The input
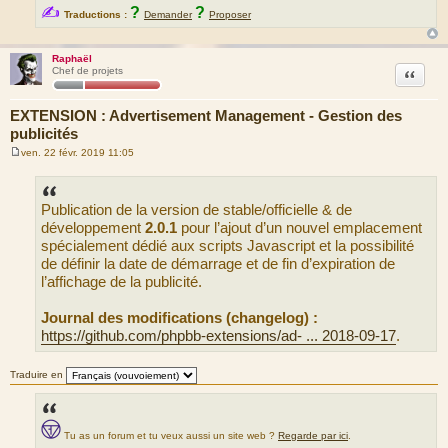
✍
?
?
Traductions :
Demander
Proposer
Raphaël
Citation
Chef de projets
EXTENSION : Advertisement Management - Gestion des
publicités
ven. 22 févr. 2019 11:05
M
e
s
s
Publication de la version de stable/officielle & de
a
g
développement
2.0.1
pour l’ajout d’un nouvel emplacement
e
spécialement dédié aux scripts Javascript et la possibilité
de définir la date de démarrage et de fin d’expiration de
l’affichage de la publicité.
Journal des modifications (changelog) :
https://github.com/phpbb-extensions/ad- ... 2018-09-17
.
Traduire en
Tu as un forum et tu veux aussi un site web ?
Regarde par ici
.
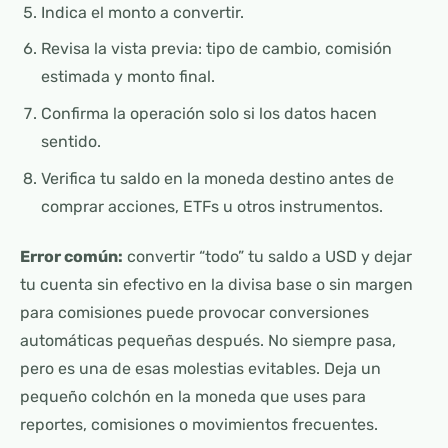
Indica el monto a convertir.
Revisa la vista previa: tipo de cambio, comisión
estimada y monto final.
Confirma la operación solo si los datos hacen
sentido.
Verifica tu saldo en la moneda destino antes de
comprar acciones, ETFs u otros instrumentos.
Error común:
convertir “todo” tu saldo a USD y dejar
tu cuenta sin efectivo en la divisa base o sin margen
para comisiones puede provocar conversiones
automáticas pequeñas después. No siempre pasa,
pero es una de esas molestias evitables. Deja un
pequeño colchón en la moneda que uses para
reportes, comisiones o movimientos frecuentes.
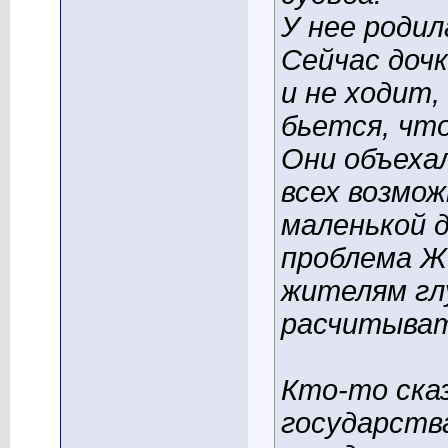
У нее родил
Сейчас дочк
и не ходит,
бьется, чт
Они объеха
всех возмож
маленькой д
проблема Же
жителям гл
расчитыват
Кто-то сказ
государств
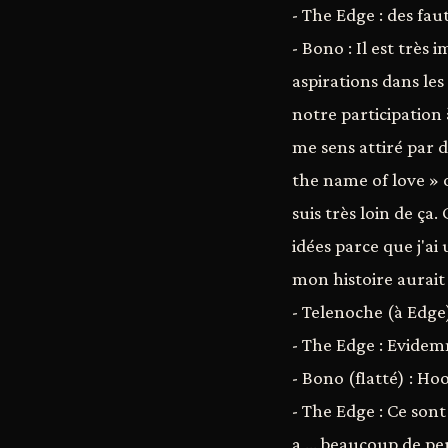
- The Edge : des faute
- Bono : Il est très
aspirations dans les
notre participation 
me sens attiré par 
the name of love » 
suis très loin de ça
idées parce que j'ai
mon histoire aurait
- Telenoche (à Edge) 
- The Edge : Evidemme
- Bono (flatté) : Ho
- The Edge : Ce sont
a … beaucoup de per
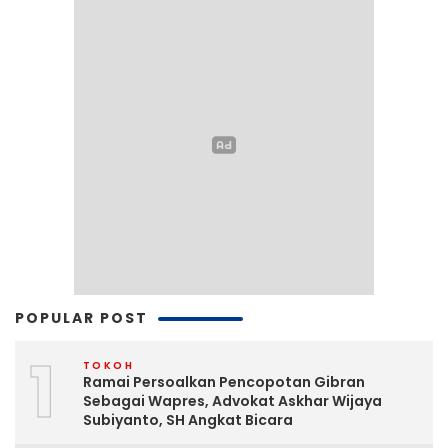
POPULAR POST
1
TOKOH
Ramai Persoalkan Pencopotan Gibran
Sebagai Wapres, Advokat Askhar Wijaya
Subiyanto, SH Angkat Bicara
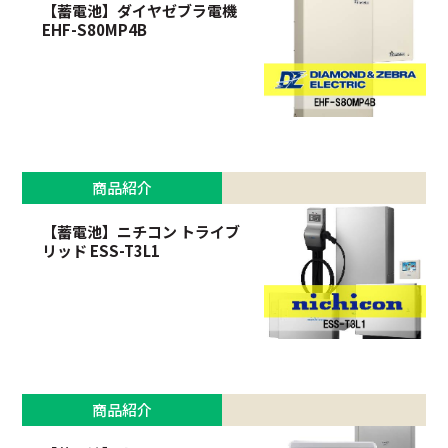
【蓄電池】ダイヤゼブラ電機
EHF-S80MP4B
商品紹介
【蓄電池】ニチコン トライブ
リッド ESS-T3L1
商品紹介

Task statement
Reproduce the listing above from the line that holds "aspirations dans les" through the line that holds "Ramai Persoalkan Pencopotan Gibran", both included, with the pictures left out.

Your response
aspirations dans les
notre participation 
me sens attiré par 
the name of love » 
suis très loin de ça
idées parce que j'ai
mon histoire aurait
- Telenoche (à Edge) 
- The Edge : Evidemme
- Bono (flatté) : Ho
- The Edge : Ce sont
a … beaucoup de per
POPULAR POST
1
TOKOH
Ramai Persoalkan Pencopotan Gibran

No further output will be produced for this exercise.